Building Relationships across Northern OntarioPosted on April 7, 2021
Partnerships are key to ensuring that the Northern Ontario School of Medicine (NOSM) achieves its potential. Reaching beyond the usual buildings and classroom walls, NOSM spans across all of Northern Ontario where our distributed, community-engaged model thrives. Our school’s relationships stretch from Kenora to Moose Factory and from Red Lake to M’Chigeeng First Nation.
Our partnerships are relationships that are based on NOSM’s values.
Indigenous community experiences
Forty First Nations communities across Northern Ontario are crucial to our success. By completing a placement in a First Nations community during their first year, NOSM’s medical students are immersed cultural traditional activities. Students see firsthand how care is provided in health centres or nursing stations and learn about locally-relevant public health programs. Students often recall that non-clinical experiences have a tremendous impact on how they provide care after their placement. One such experience is traveling to the community.
Pre-pandemic, students travelled to their host community right around this time each spring. This is a particularly challenging time of year for travelling to some remote or fly-in communities. Fog and bad weather can determine whether or not a plane is able to land in some communities in the far north. From their travels, students learn how community members live. When they later see a First Nations person in a hospital or clinic setting, they better understand the reality of what they went through to get there.
Rural and remote training and Francophone partnerships
A substantial proportion of the population of Northern Ontario is made up of those who live in rural and remote communities, where health challenges are very different than in the larger centres in the North. During their second year, NOSM medical students complete two four-week placements in one of 50 small, rural, or remote communities. These are the communities and people most impacted by the shortage of health-care professionals. Also, with a focus on Francophone experiences NOSM has developed strong relationships in many key ways to build a Francophone health curriculum and retention program.
Clinical experiences in mid-sized communities
In the third year of the MD program, students spend eight months living in one of Northern Ontario’s 15 mid-sized communities. Spending most of their time in family practice, NOSM students learn their core clinical medicine by helping to care for patients in communities like Sioux Lookout and Temiskaming Shores. Students may choose to do their placement in predominantly Francophone towns like Kapuskasing or Hearst.
Upon completion of their MD, medical students transition to the role of resident.

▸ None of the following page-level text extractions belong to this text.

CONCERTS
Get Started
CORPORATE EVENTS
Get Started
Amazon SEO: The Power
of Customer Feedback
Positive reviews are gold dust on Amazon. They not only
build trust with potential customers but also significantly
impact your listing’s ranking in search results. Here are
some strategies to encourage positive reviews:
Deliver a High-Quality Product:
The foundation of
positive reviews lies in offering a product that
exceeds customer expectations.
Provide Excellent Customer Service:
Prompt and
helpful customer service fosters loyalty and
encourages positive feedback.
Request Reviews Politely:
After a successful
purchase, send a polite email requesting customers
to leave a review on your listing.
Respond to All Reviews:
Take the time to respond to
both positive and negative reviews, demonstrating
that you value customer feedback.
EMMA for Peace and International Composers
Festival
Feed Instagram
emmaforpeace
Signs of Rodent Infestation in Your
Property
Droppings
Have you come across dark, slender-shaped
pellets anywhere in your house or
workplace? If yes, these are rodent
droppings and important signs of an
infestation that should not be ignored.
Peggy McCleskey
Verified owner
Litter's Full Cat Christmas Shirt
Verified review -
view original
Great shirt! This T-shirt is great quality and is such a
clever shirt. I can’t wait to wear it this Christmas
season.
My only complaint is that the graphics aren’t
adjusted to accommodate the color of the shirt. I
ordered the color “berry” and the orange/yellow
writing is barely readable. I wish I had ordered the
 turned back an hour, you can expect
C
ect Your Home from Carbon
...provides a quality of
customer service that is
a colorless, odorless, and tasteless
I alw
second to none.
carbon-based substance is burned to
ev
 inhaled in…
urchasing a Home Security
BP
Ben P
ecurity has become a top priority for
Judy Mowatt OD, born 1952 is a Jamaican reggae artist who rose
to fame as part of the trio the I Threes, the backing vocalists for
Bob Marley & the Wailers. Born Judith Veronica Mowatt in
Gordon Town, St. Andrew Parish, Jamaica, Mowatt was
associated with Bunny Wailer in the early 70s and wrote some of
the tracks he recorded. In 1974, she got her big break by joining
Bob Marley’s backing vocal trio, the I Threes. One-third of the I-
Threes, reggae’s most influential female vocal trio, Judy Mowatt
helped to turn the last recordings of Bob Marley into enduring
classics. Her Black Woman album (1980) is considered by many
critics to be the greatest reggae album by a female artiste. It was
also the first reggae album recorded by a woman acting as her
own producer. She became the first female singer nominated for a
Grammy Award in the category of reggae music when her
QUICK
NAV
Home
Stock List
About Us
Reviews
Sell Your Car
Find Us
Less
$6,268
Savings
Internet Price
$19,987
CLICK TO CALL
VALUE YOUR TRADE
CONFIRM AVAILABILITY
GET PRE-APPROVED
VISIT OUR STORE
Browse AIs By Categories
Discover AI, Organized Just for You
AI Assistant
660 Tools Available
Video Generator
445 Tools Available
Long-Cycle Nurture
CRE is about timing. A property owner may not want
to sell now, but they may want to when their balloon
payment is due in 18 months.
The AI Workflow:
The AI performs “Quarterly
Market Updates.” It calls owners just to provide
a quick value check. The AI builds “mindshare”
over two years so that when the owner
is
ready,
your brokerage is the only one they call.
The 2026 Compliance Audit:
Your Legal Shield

Residents learn a specific type of medicine and their continued education takes place in hospitals and clinics, as well as many of these same rural, remote, Francophone, and Indigenous communities across Northern Ontario.
Far-reaching collaboration is key
Our partnerships are collaborative projects. With shared strategic developments and planned co-investments, we will enhance our work, provide access to improved health care for Northern Ontario, foster innovation and create new opportunities. Much of our research—particularly in primary care—is based on networks of physicians investigating population health, social determinants of health and big data. Like NOSM’s distributed, community-engaged learning model, more than half of the School’s research takes place outside the campus settings.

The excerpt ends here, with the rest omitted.